An interesting phenomena is the out-of-town buyer that shops at length online, comes to Santa Fe to look in person and decides to buy their first choice of homes from their time online no matter what else they see in person. They had made up their minds yet wanted confirmation.

A property is not the same in person as it is online. It can never exactly match due to limitations of images, the different light and the lack of touch or smell when you are sitting at a keyboard. Some say the energy is palatable in person while not discoverable online. It is instrumental to look first before you spend all day getting in and out of a car and walking through numerous homes that all start to look alike.

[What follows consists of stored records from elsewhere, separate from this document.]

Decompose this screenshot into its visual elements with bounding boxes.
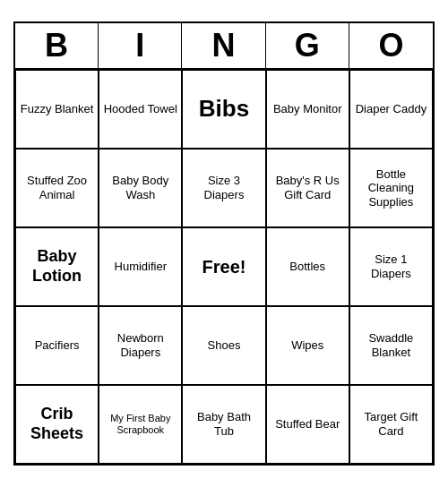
bingo-cell-r4c2: Newborn Diapers	[99, 306, 182, 385]
bingo-cell-r3c4: Bottles	[266, 227, 349, 306]
bingo-cell-r3c2: Humidifier	[99, 227, 182, 306]
header-letter-g: G	[266, 23, 349, 68]
bingo-cell-r5c3: Baby Bath Tub	[182, 385, 265, 464]
bingo-cell-r2c1: Stuffed Zoo Animal	[15, 149, 99, 227]
bingo-cell-r4c5: Swaddle Blanket	[349, 306, 433, 385]
bingo-cell-r4c3: Shoes	[182, 306, 265, 385]
bingo-cell-r1c1: Fuzzy Blanket	[15, 70, 99, 149]
bingo-cell-r5c4: Stuffed Bear	[266, 385, 349, 464]
header-letter-n: N	[182, 23, 265, 68]
bingo-cell-r2c4: Baby's R Us Gift Card	[266, 149, 349, 227]
bingo-cell-r4c1: Pacifiers	[15, 306, 99, 385]
bingo-grid: Fuzzy BlanketHooded TowelBibsBaby Monito…	[15, 70, 433, 464]
bingo-cell-r3c5: Size 1 Diapers	[349, 227, 433, 306]
bingo-cell-r3c1: Baby Lotion	[15, 227, 99, 306]
bingo-cell-r5c5: Target Gift Card	[349, 385, 433, 464]
bingo-card: BINGO Fuzzy BlanketHooded TowelBibsBaby …	[13, 21, 435, 466]
bingo-cell-r1c4: Baby Monitor	[266, 70, 349, 149]
bingo-cell-r5c1: Crib Sheets	[15, 385, 99, 464]
header-letter-b: B	[15, 23, 99, 68]
bingo-cell-r2c2: Baby Body Wash	[99, 149, 182, 227]
bingo-cell-r1c3: Bibs	[182, 70, 265, 149]
header-letter-o: O	[349, 23, 433, 68]
header-letter-i: I	[99, 23, 182, 68]
bingo-cell-r1c5: Diaper Caddy	[349, 70, 433, 149]
bingo-cell-r2c5: Bottle Cleaning Supplies	[349, 149, 433, 227]
bingo-header: BINGO	[15, 23, 433, 70]
bingo-cell-r5c2: My First Baby Scrapbook	[99, 385, 182, 464]
bingo-cell-r4c4: Wipes	[266, 306, 349, 385]
bingo-cell-r2c3: Size 3 Diapers	[182, 149, 265, 227]
bingo-cell-r1c2: Hooded Towel	[99, 70, 182, 149]
bingo-cell-r3c3: Free!	[182, 227, 265, 306]
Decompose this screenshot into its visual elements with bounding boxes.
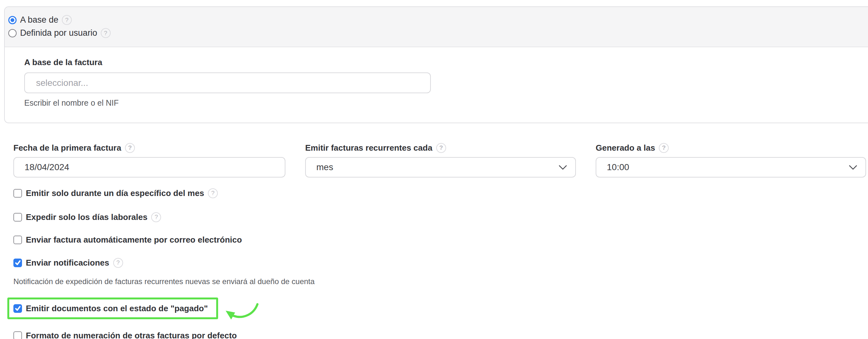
help-icon[interactable]: ?	[208, 188, 218, 198]
checkbox-row-auto-email[interactable]: Enviar factura automáticamente por corre…	[13, 234, 868, 245]
checkbox-working-days[interactable]	[13, 213, 22, 222]
schedule-fields-row: Fecha de la primera factura ? 18/04/2024…	[13, 142, 868, 177]
radio-definida-por-usuario[interactable]	[8, 29, 17, 37]
help-icon[interactable]: ?	[436, 143, 446, 153]
checkbox-specific-day[interactable]	[13, 189, 22, 198]
checkbox-row-notifications[interactable]: Enviar notificaciones ?	[13, 257, 868, 268]
invoice-base-card: A base de ? Definida por usuario ? A bas…	[4, 6, 868, 123]
highlight-box: Emitir documentos con el estado de "paga…	[7, 298, 218, 319]
checkbox-label[interactable]: Expedir solo los días laborales	[26, 212, 147, 222]
invoice-base-body: A base de la factura seleccionar... Escr…	[5, 47, 868, 108]
radio-a-base-de-label[interactable]: A base de	[20, 15, 58, 25]
generated-at-select[interactable]: 10:00	[596, 157, 866, 177]
invoice-base-placeholder: seleccionar...	[36, 78, 88, 88]
checkbox-label[interactable]: Emitir documentos con el estado de "paga…	[26, 304, 208, 313]
field-generated-at: Generado a las ? 10:00	[596, 142, 866, 177]
recurrence-select[interactable]: mes	[305, 157, 576, 177]
radio-definida-por-usuario-label[interactable]: Definida por usuario	[20, 28, 97, 38]
checkbox-label[interactable]: Enviar factura automáticamente por corre…	[26, 235, 242, 245]
recurrence-label: Emitir facturas recurrentes cada ?	[305, 142, 576, 153]
field-first-invoice-date: Fecha de la primera factura ? 18/04/2024	[13, 142, 285, 177]
first-invoice-date-label: Fecha de la primera factura ?	[13, 142, 285, 153]
radio-a-base-de[interactable]	[8, 16, 17, 24]
invoice-base-label: A base de la factura	[24, 57, 868, 67]
invoice-base-select-input[interactable]: seleccionar...	[24, 73, 431, 93]
curved-arrow-icon	[223, 303, 259, 322]
checkbox-row-working-days[interactable]: Expedir solo los días laborales ?	[13, 211, 868, 223]
checkbox-label[interactable]: Emitir solo durante un día específico de…	[26, 188, 204, 198]
help-icon[interactable]: ?	[151, 212, 161, 222]
highlighted-option-row: Emitir documentos con el estado de "paga…	[7, 298, 868, 322]
checkbox-numbering-format[interactable]	[13, 331, 22, 339]
field-recurrence: Emitir facturas recurrentes cada ? mes	[305, 142, 576, 177]
notifications-helper-text: Notificación de expedición de facturas r…	[13, 277, 868, 286]
help-icon[interactable]: ?	[101, 28, 111, 38]
checkbox-row-paid-status[interactable]: Emitir documentos con el estado de "paga…	[13, 303, 208, 314]
recurrence-value: mes	[316, 162, 333, 172]
chevron-down-icon	[559, 162, 567, 172]
checkbox-label[interactable]: Enviar notificaciones	[26, 258, 110, 268]
checkbox-row-numbering-format[interactable]: Formato de numeración de otras facturas …	[13, 330, 868, 339]
generated-at-label: Generado a las ?	[596, 142, 866, 153]
checkbox-auto-email[interactable]	[13, 235, 22, 244]
help-icon[interactable]: ?	[113, 258, 123, 268]
options-section: Emitir solo durante un día específico de…	[13, 188, 868, 339]
first-invoice-date-input[interactable]: 18/04/2024	[13, 157, 285, 177]
help-icon[interactable]: ?	[62, 15, 72, 25]
chevron-down-icon	[849, 162, 857, 172]
help-icon[interactable]: ?	[659, 143, 669, 153]
checkbox-label[interactable]: Formato de numeración de otras facturas …	[26, 331, 237, 339]
radio-row-definida-por-usuario[interactable]: Definida por usuario ?	[8, 27, 868, 39]
help-icon[interactable]: ?	[125, 143, 135, 153]
first-invoice-date-value: 18/04/2024	[25, 162, 69, 172]
checkbox-notifications[interactable]	[13, 259, 22, 267]
mode-selector: A base de ? Definida por usuario ?	[5, 7, 868, 47]
generated-at-value: 10:00	[607, 162, 629, 172]
invoice-base-helper: Escribir el nombre o el NIF	[24, 98, 868, 108]
checkbox-paid-status[interactable]	[13, 304, 22, 313]
checkbox-row-specific-day[interactable]: Emitir solo durante un día específico de…	[13, 188, 868, 199]
radio-row-a-base-de[interactable]: A base de ?	[8, 13, 868, 27]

Sometimes the second visit to a home is surprising in that it’s not what you remember seeing the first time.

So how does one differentiate the cries for attention from the facts when choosing between Realtors or choosing a home to buy? And are there any facts contained in that act of crying out for attention? Sometimes there are, sometimes not so much. Possibly the most important attribute of an excellent Realtor is knowledge about the market and the process of buying and selling. Newly licensed people can do just fine for their customers; I used to hire and train new Realtors for a living and many went on to become top producers. They may very well have been successful without my help, but the point is everyone has to have knowledge and be able to use it in their career. If you need lots of help, choose someone with patience and knowledge. Maybe life experience is worth more than real estate intelligence on occasion. Both is often the best.

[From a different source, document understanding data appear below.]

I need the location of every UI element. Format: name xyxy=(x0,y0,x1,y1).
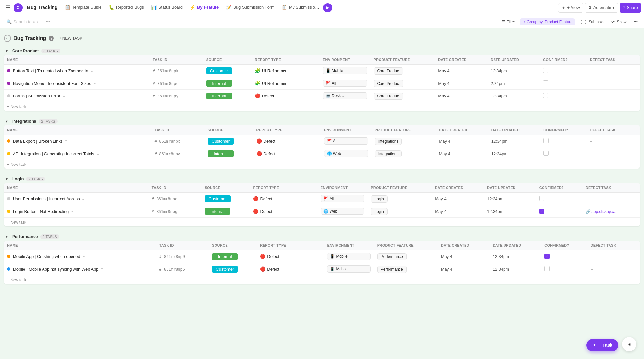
env-text: Web xyxy=(333,151,341,156)
confirmed-cell[interactable]: ✓ xyxy=(536,205,582,218)
table-row[interactable]: Button Text | Truncated when Zoomed In ≡… xyxy=(4,65,640,77)
confirmed-checkbox[interactable] xyxy=(543,151,549,156)
confirmed-checkbox[interactable] xyxy=(539,196,544,201)
task-table-core-product: NAME TASK ID SOURCE REPORT TYPE ENVIRONM… xyxy=(4,55,640,111)
defect-task-link[interactable]: 🔗 app.clickup.c… xyxy=(586,209,618,214)
group-section-integrations: ▾ Integrations 2 TASKS NAME TASK ID SOUR… xyxy=(4,116,640,169)
sidebar-toggle[interactable]: ☰ xyxy=(3,3,13,13)
date-updated-value: 12:34pm xyxy=(487,196,504,201)
confirmed-cell[interactable] xyxy=(540,147,587,160)
table-row[interactable]: Mobile App | Crashing when opened ≡ # 86… xyxy=(4,250,640,263)
feature-badge: Performance xyxy=(377,266,407,273)
group-header-integrations[interactable]: ▾ Integrations 2 TASKS xyxy=(4,116,640,125)
task-menu-icon[interactable]: ≡ xyxy=(82,197,84,201)
table-row[interactable]: API Integration | Generating Incorrect T… xyxy=(4,147,640,160)
task-name-text: Navigation Menu | Inconsistent Font Size… xyxy=(13,81,91,86)
group-by-button[interactable]: ⊙ Group by: Product Feature xyxy=(520,18,575,25)
table-row[interactable]: Forms | Submission Error ≡ # 861mr8npy I… xyxy=(4,90,640,102)
page-title: Bug Tracking xyxy=(14,35,46,41)
environment-cell: 📱 Mobile xyxy=(324,250,374,263)
report-type-icon: 🧩 xyxy=(255,68,260,73)
page-collapse-button[interactable]: ○ xyxy=(4,35,11,42)
fab-dots-button[interactable]: ⊞ xyxy=(622,337,636,351)
filter-button[interactable]: ☰ Filter xyxy=(499,18,518,25)
group-section-core-product: ▾ Core Product 3 TASKS NAME TASK ID SOUR… xyxy=(4,46,640,111)
more-options-button[interactable]: ••• xyxy=(631,18,640,25)
confirmed-checkbox[interactable]: ✓ xyxy=(544,254,550,259)
view-button[interactable]: ＋ + View xyxy=(558,3,583,13)
confirmed-checkbox[interactable] xyxy=(543,138,549,143)
group-count-core-product: 3 TASKS xyxy=(41,49,60,53)
task-menu-icon[interactable]: ≡ xyxy=(63,94,65,98)
group-header-performance[interactable]: ▾ Performance 2 TASKS xyxy=(4,232,640,241)
nav-expand-btn[interactable]: ▶ xyxy=(323,3,332,12)
search-box[interactable]: 🔍 Search tasks... ••• xyxy=(4,18,53,25)
nav-tab-by-feature[interactable]: ⚡ By Feature xyxy=(187,0,222,15)
confirmed-cell[interactable] xyxy=(541,263,587,275)
fab-task-button[interactable]: ＋ + Task xyxy=(586,339,618,351)
confirmed-cell[interactable] xyxy=(536,193,582,205)
nav-tab-template-guide[interactable]: 📋 Template Guide xyxy=(62,0,105,15)
date-updated-value: 2:24pm xyxy=(491,81,505,86)
report-type-icon: 🔴 xyxy=(256,138,262,144)
group-name-login: Login xyxy=(12,176,24,181)
task-menu-icon[interactable]: ≡ xyxy=(101,267,103,271)
confirmed-cell[interactable] xyxy=(540,65,587,77)
confirmed-cell[interactable]: ✓ xyxy=(541,250,587,263)
new-task-row[interactable]: + New task xyxy=(4,102,640,111)
task-status-dot xyxy=(7,255,10,258)
subtasks-button[interactable]: ⋮⋮ Subtasks xyxy=(577,18,607,25)
date-created-cell: May 4 xyxy=(435,77,487,90)
new-task-inline-btn[interactable]: + New task xyxy=(7,105,26,109)
task-menu-icon[interactable]: ≡ xyxy=(97,152,99,155)
table-row[interactable]: Navigation Menu | Inconsistent Font Size… xyxy=(4,77,640,90)
task-id-value: # 861mr8np5 xyxy=(159,267,185,272)
group-header-login[interactable]: ▾ Login 2 TASKS xyxy=(4,174,640,183)
table-row[interactable]: Mobile | Mobile App not syncing with Web… xyxy=(4,263,640,275)
confirmed-cell[interactable] xyxy=(540,77,587,90)
defect-task-cell: – xyxy=(587,65,640,77)
new-task-row[interactable]: + New task xyxy=(4,218,640,227)
task-status-dot xyxy=(7,82,10,85)
info-icon[interactable]: i xyxy=(49,36,54,41)
nav-tab-status-board[interactable]: 📊 Status Board xyxy=(148,0,186,15)
task-menu-icon[interactable]: ≡ xyxy=(94,81,96,85)
confirmed-checkbox[interactable] xyxy=(543,68,548,73)
confirmed-cell[interactable] xyxy=(540,90,587,102)
nav-tab-my-submissions[interactable]: 📋 My Submissio… xyxy=(278,0,322,15)
task-menu-icon[interactable]: ≡ xyxy=(65,139,67,143)
task-menu-icon[interactable]: ≡ xyxy=(91,69,93,73)
share-button[interactable]: ⤴ Share xyxy=(620,3,641,13)
new-task-inline-btn[interactable]: + New task xyxy=(7,162,26,167)
confirmed-checkbox[interactable] xyxy=(543,93,548,98)
env-icon: 📱 xyxy=(330,267,335,271)
new-task-inline-btn[interactable]: + New task xyxy=(7,278,26,282)
date-updated-cell: 12:34pm xyxy=(488,147,540,160)
source-cell: Internal xyxy=(205,147,253,160)
env-icon: 💻 xyxy=(326,94,331,98)
confirmed-checkbox[interactable] xyxy=(543,80,548,85)
automate-button[interactable]: ⚙ Automate ▾ xyxy=(585,3,619,13)
nav-tab-bug-submission[interactable]: 📝 Bug Submission Form xyxy=(223,0,278,15)
table-row[interactable]: User Permissions | Incorrect Access ≡ # … xyxy=(4,193,640,205)
top-nav: ☰ C Bug Tracking 📋 Template Guide 🐛 Repo… xyxy=(0,0,644,15)
new-task-row[interactable]: + New task xyxy=(4,160,640,169)
table-row[interactable]: Login Button | Not Redirecting ≡ # 861mr… xyxy=(4,205,640,218)
confirmed-checkbox[interactable]: ✓ xyxy=(539,209,544,214)
date-updated-value: 12:34pm xyxy=(491,139,508,144)
show-button[interactable]: 👁 Show xyxy=(609,18,629,25)
reported-bugs-icon: 🐛 xyxy=(109,5,114,10)
task-menu-icon[interactable]: ≡ xyxy=(71,209,73,213)
env-icon: 🌐 xyxy=(327,151,332,156)
group-header-core-product[interactable]: ▾ Core Product 3 TASKS xyxy=(4,46,640,55)
feature-cell: Performance xyxy=(374,250,438,263)
table-row[interactable]: Data Export | Broken Links ≡ # 861mr8npx… xyxy=(4,135,640,147)
confirmed-cell[interactable] xyxy=(540,135,587,147)
new-task-row[interactable]: + New task xyxy=(4,275,640,284)
report-type-icon: 🧩 xyxy=(255,81,260,86)
confirmed-checkbox[interactable] xyxy=(544,266,550,271)
new-task-inline-btn[interactable]: + New task xyxy=(7,220,26,224)
task-menu-icon[interactable]: ≡ xyxy=(83,254,85,258)
new-task-button[interactable]: + NEW TASK xyxy=(56,35,85,42)
nav-tab-reported-bugs[interactable]: 🐛 Reported Bugs xyxy=(105,0,147,15)
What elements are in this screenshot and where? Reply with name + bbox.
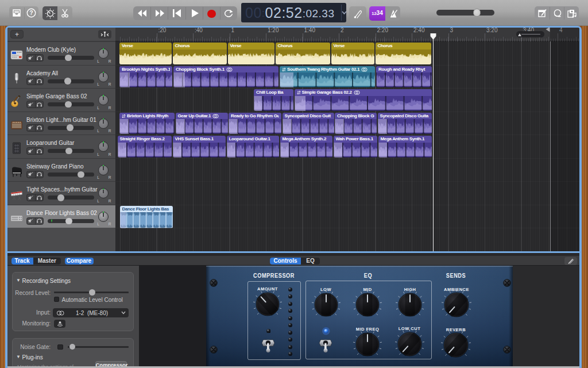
svg-text:?: ? bbox=[29, 10, 33, 16]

Those print and online property ads are all begging for attention. Don’t you find you have to read the text carefully to determine what is really being said? Code words are used frequently and certain positive aspects are touted even if they seem like minor players. If a property is walking distance to the Plaza, does that tell you that people who are unable to walk are being discriminated against by that claim? Does that tell you its close to music on the bandstand, holiday lights and the fiesta celebrants? Are some statements subject to interpretation or should you take everything at face value? If a home has a unique design, is that good or bad? Maybe a buyer wants traditional and conventional design, not unique. Architecturally stunning is a nice phrase. Is that something you must have in your next home? Are you paying extra for the design that does not add to function?

Take me! Take me! like the kid at the playground not wanting to be left off of either team as the captains choose sides. That’s what our listings are saying, they are crying for attention. They are not wall flowers or shy types standing there in the shadows. If a home is for sale, you everyone should know about it.

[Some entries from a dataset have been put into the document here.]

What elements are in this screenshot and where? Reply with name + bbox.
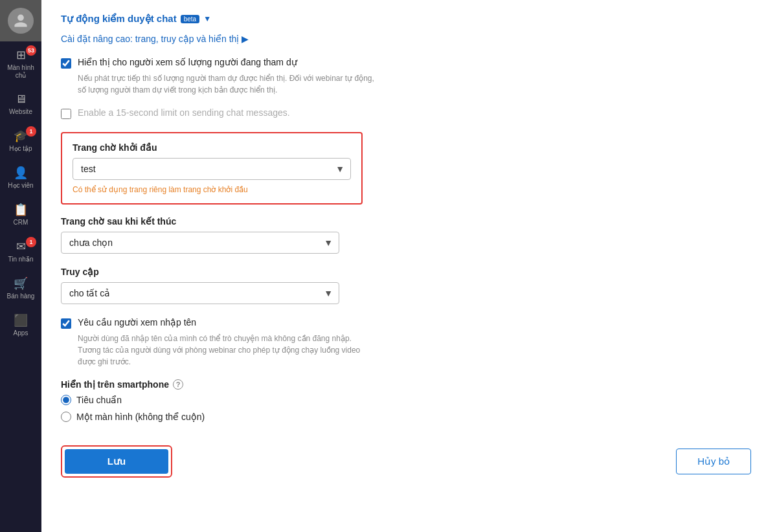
notification-badge: 53 (26, 45, 36, 56)
waiting-room-start-select[interactable]: test chưa chọn (73, 158, 351, 180)
notification-badge: 1 (26, 126, 36, 137)
sidebar-item-crm[interactable]: 📋 CRM (0, 196, 41, 233)
home-icon: ⊞ (16, 48, 26, 62)
require-name-checkbox[interactable] (61, 318, 71, 329)
apps-icon: ⬛ (14, 313, 28, 327)
website-icon: 🖥 (15, 93, 27, 106)
auto-review-header[interactable]: Tự động kiểm duyệt chat beta ▼ (61, 13, 751, 25)
show-attendees-helper: Nếu phát trực tiếp thì số lượng người th… (78, 72, 751, 96)
chat-limit-label: Enable a 15-second limit on sending chat… (78, 107, 290, 118)
smartphone-radio-group: Tiêu chuẩn Một màn hình (không thể cuộn) (61, 395, 751, 422)
help-icon[interactable]: ? (173, 379, 183, 390)
radio-one-screen[interactable] (61, 412, 71, 422)
waiting-room-start-box: Trang chờ khởi đầu test chưa chọn ▼ Có t… (61, 132, 363, 205)
waiting-room-end-label: Trang chờ sau khi kết thúc (61, 216, 751, 227)
sidebar-item-label: CRM (14, 219, 28, 227)
sidebar-item-apps[interactable]: ⬛ Apps (0, 307, 41, 344)
radio-one-screen-label: Một màn hình (không thể cuộn) (76, 412, 205, 422)
sidebar-item-label: Website (9, 108, 32, 116)
advanced-settings-link[interactable]: Cài đặt nâng cao: trang, truy cập và hiể… (61, 34, 751, 44)
show-attendees-section: Hiển thị cho người xem số lượng người đa… (61, 57, 751, 96)
sidebar-item-tin-nhan[interactable]: 1 ✉ Tin nhắn (0, 233, 41, 270)
sidebar-item-label: Học tập (9, 145, 32, 153)
student-icon: 👤 (14, 166, 28, 180)
radio-standard-label: Tiêu chuẩn (76, 395, 122, 405)
notification-badge: 1 (26, 237, 36, 247)
radio-standard[interactable] (61, 395, 71, 405)
avatar (0, 0, 41, 41)
waiting-room-end-select-wrapper: chưa chọn ▼ (61, 232, 339, 254)
sidebar-item-label: Apps (14, 329, 28, 337)
sidebar-item-hoc-vien[interactable]: 👤 Học viên (0, 159, 41, 196)
access-label: Truy cập (61, 267, 751, 277)
save-button-wrapper: Lưu (61, 445, 172, 478)
require-name-label: Yêu cầu người xem nhập tên (78, 317, 196, 327)
access-select-wrapper: cho tất cả đăng nhập ▼ (61, 282, 339, 304)
header-title: Tự động kiểm duyệt chat (61, 13, 177, 25)
save-button[interactable]: Lưu (65, 449, 168, 474)
show-attendees-label: Hiển thị cho người xem số lượng người đa… (78, 57, 297, 67)
sidebar-item-label: Tin nhắn (8, 256, 34, 263)
sidebar-item-label: Bán hàng (7, 293, 35, 300)
sidebar-item-ban-hang[interactable]: 🛒 Bán hàng (0, 270, 41, 307)
waiting-room-end-select[interactable]: chưa chọn (61, 232, 339, 254)
chat-limit-checkbox[interactable] (61, 109, 71, 119)
waiting-room-start-hint: Có thể sử dụng trang riêng làm trang chờ… (73, 185, 351, 194)
advanced-link-text: Cài đặt nâng cao: trang, truy cập và hiể… (61, 34, 239, 44)
sidebar-item-hoc-tap[interactable]: 1 🎓 Học tập (0, 122, 41, 159)
waiting-room-start-label: Trang chờ khởi đầu (73, 142, 351, 153)
require-name-helper: Người dùng đã nhập tên của mình có thể t… (78, 333, 751, 368)
beta-badge: beta (181, 15, 199, 23)
sidebar-item-label: Màn hình chủ (7, 64, 34, 80)
require-name-section: Yêu cầu người xem nhập tên Người dùng đã… (61, 317, 751, 368)
sidebar-item-label: Học viên (8, 182, 33, 190)
message-icon: ✉ (16, 239, 26, 254)
smartphone-display-section: Hiển thị trên smartphone ? Tiêu chuẩn Mộ… (61, 379, 751, 422)
chevron-down-icon: ▼ (203, 14, 211, 23)
chat-limit-section: Enable a 15-second limit on sending chat… (61, 107, 751, 119)
arrow-right-icon: ▶ (242, 34, 249, 44)
sidebar-item-website[interactable]: 🖥 Website (0, 86, 41, 122)
radio-row-one-screen: Một màn hình (không thể cuộn) (61, 412, 751, 422)
radio-row-standard: Tiêu chuẩn (61, 395, 751, 405)
main-content: Tự động kiểm duyệt chat beta ▼ Cài đặt n… (41, 0, 777, 532)
sales-icon: 🛒 (14, 276, 28, 291)
show-attendees-checkbox[interactable] (61, 58, 71, 69)
sidebar-item-man-hinh-chu[interactable]: 53 ⊞ Màn hình chủ (0, 41, 41, 86)
sidebar: 53 ⊞ Màn hình chủ 🖥 Website 1 🎓 Học tập … (0, 0, 41, 532)
crm-icon: 📋 (14, 203, 28, 217)
waiting-room-end-section: Trang chờ sau khi kết thúc chưa chọn ▼ (61, 216, 751, 254)
cancel-button[interactable]: Hủy bỏ (676, 449, 751, 474)
access-section: Truy cập cho tất cả đăng nhập ▼ (61, 267, 751, 304)
access-select[interactable]: cho tất cả đăng nhập (61, 282, 339, 304)
waiting-room-start-select-wrapper: test chưa chọn ▼ (73, 158, 351, 180)
footer-bar: Lưu Hủy bỏ (61, 435, 751, 478)
smartphone-label: Hiển thị trên smartphone ? (61, 379, 751, 390)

Hear Ye Hear Ye !! This home is for sale. Inquire at www.123mainSTREETdotCOM. And while you are on my site, register for a free trip to another part of the world. Drawings hourly!

I try not to respond quickly to advertising. If I am going to spend money, I want to research a little bit first, time permitting. Maybe the heavily advertised product is the one I end up getting, but not because George Clooney told me it was a good thing to have. A yogurt is a yogurt while a teepee is not a yurt. Look it up!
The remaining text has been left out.